Pipeline deployment workflow:

  1. Install conda (or miniconda or (micro)mamba)

  2. Deploy conda environments, appropriate databases, and other details where necessary (see details and links to used tools below).

    to deploy conda, use:

    conda create --prefix <new_env> --file <spec-file.txt>

    Example:

    conda create --prefix /<my_folder_with_condas>/conda_BBduk --file ./conda_bbduk_specfile.txt

  3. Make sure pipeline config file has correct paths to conda environments and databases

  4. Run it (see main README file)

Notes:
  • (micro)mamba usually deploys environments much faster from (mini)conda. It, however, sometimes fails to resolve dependencies correctly.

Conda spec files:

  • conda_biobakery3_specfile.txt : biobakery v3 tools (kneaddata, metaphlan, strainphlan, humann). See GitHub - biobakery/humann and GitHub - biobakery/MetaPhlAn for details

    humann and metaphlan require appropriate databases. Metaphlan will attempt to automatically download the latest version if it is not present (or it cannot find it), while humann databases need manual download using humann_databases script. Panphlan requires pangenomes for all target species, use panphlan_download_pangenome.py script to download these.

  • conda_biobakery4_specfile.txt : biobakery v4 tools.

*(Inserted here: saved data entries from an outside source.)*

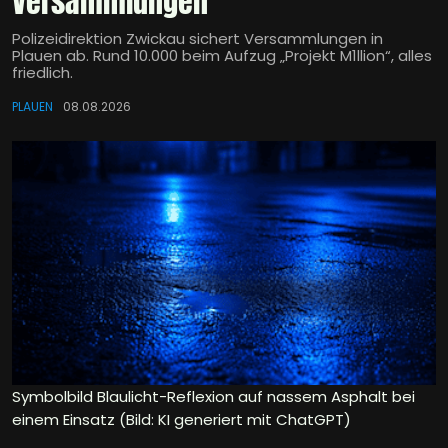
Versammlungen
Polizeidirektion Zwickau sichert Versammlungen in
Plauen ab. Rund 10.000 beim Aufzug „Projekt M1llion“, alles
friedlich.
PLAUEN
08.08.2026
Symbolbild Blaulicht-Reflexion auf nassem Asphalt bei
einem Einsatz (Bild: KI generiert mit ChatGPT)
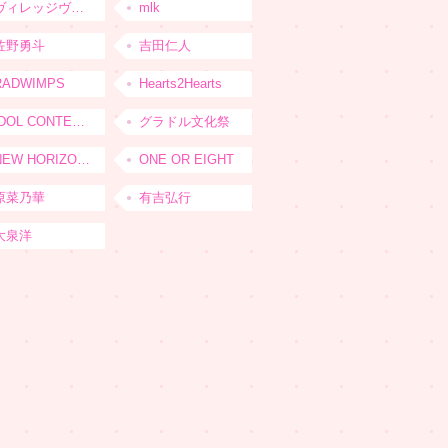
ヴィレッジヴァンガード
mlk
佐野勇斗
吉田仁人
RADWIMPS
Hearts2Hearts
IDOL CONTENT EXPO
グラドル文化祭
NEW HORIZON FEST
ONE OR EIGHT
原菜乃華
有吉弘行
大泉洋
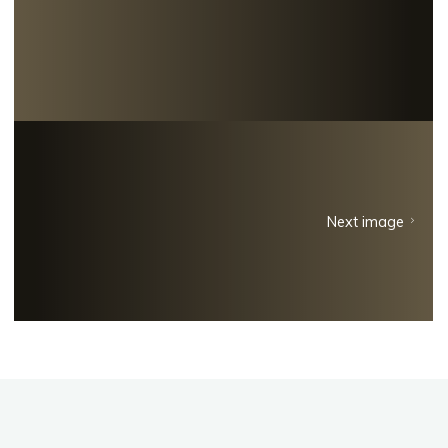
Next image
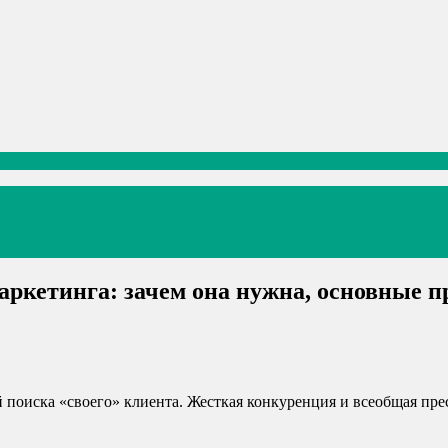
аркетинга: зачем она нужна, основные 
 поиска «своего» клиента. Жесткая конкуренция и всеобщая пре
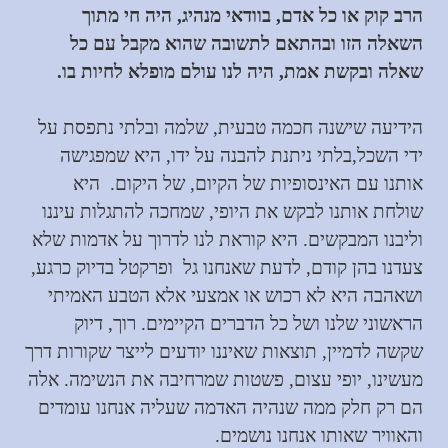
הרב קוק או כל אדם, בוודאי מנהיג, היה חי מתוך
השאלה הזו ובהתאם לתשובה שהוא מקבל עם כל
שאלה ובקשת אמת, היה לנו עולם מופלא לחיות בו.
הידיעה שישנה חכמה טבעית, שלמה ובלתי נתפסת על
ידי השכל,בלתי ניתנת להבנה על ידו, היא שמפגישה
אותנו עם האינסופיות של הקיום, של היקום. היא
שולחת אותנו לבקש את היופי, שמחכה להתגלות עיננו
וליבנו המבקשים. היא קוראת לנו לדרוך על אדמות שלא
צעדנו בהן קודם, לדעת שאנחנו גל ופרקטל בדיוק כרגע,
ושאהבה היא לא רכוש או אמצעי אלא הטבע האמיתי
הראשוני שלנו ושל כל הדברים הקיימים. רוך, דיוק
שקשה לדמיין, תוצאות שאיננו יודעים לייצר שקורות דרך
מעשינו, יופי עצום, פשטות שמרחיבה את הנשימה. אלה
הם רק חלק ממה שנהיה האדמה שעליה אנחנו עומדים
והאוויר שאותו אנחנו נושמים.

  • conda_assemblers_shortbred_specfile.txt : (Meta)genome assemblers MEGA-HIT and MetaSpades and biobakery shortBRED toolkit. Note: while part of biobakery tools, shortBRED is bundled here because it is a reasonably old part of biobakery tools and has compatibility issues with the biobakery version 3+ tools (and thus requires its own environment)

  • conda_BAKTA_specfile.txt : BAKTA pipeline for bacterial genome annotation (used for annotation of metagenome-assembled-genomes (MAGs)).

    • BAKTA requires a (fairly large) set of annotation databases. These can be downloaded using bakta_db script bundled with BAKTA or (if it fails) manually from zenodo (see BAKTA documentation for details)
  • conda_bbduk_specfile.txt : BBduk is a part of BBTools for quality control of raw sequencing data. It requires fasta file with sequencing adapters (see miscfiles/adapters.fa, note that non-standard sequencing setup might require adjusting these to experiment-appropriate adapters)

  • conda_GTDBTK_specfile.txt : GTDB-Tk toolkit] for assigning taxonomy to MAGs. It requires download of (~110 GB) database, see GTDB-Tk documentation for details.

  • conda_metawrap_specfile.txt : metaWRAP pipeline is used for metagenomic assembly, binning, and bin refinement. It is a fairly bulky piece of software with many (>100) dependancies and requires a set of databases to run - please consult the its documentation to correctly deploy and test it.

  • conda_SVfinder_specfile.txt : structual variation (SV) finder for metagenomic data. SVfinder is fairly particular about dependances, versions, and compatibilites between dependences and can be tricky to install. It also requires (a fairly large) database of reference genomes and some manual configuration of paths, see documentation at GitHub - segalab/SGVFinder

  • conda_kraken2_specfile.txt : kraken2 - Bracken classifier for metagenomic data. As everything else, it requires its own (fairly large) database(s).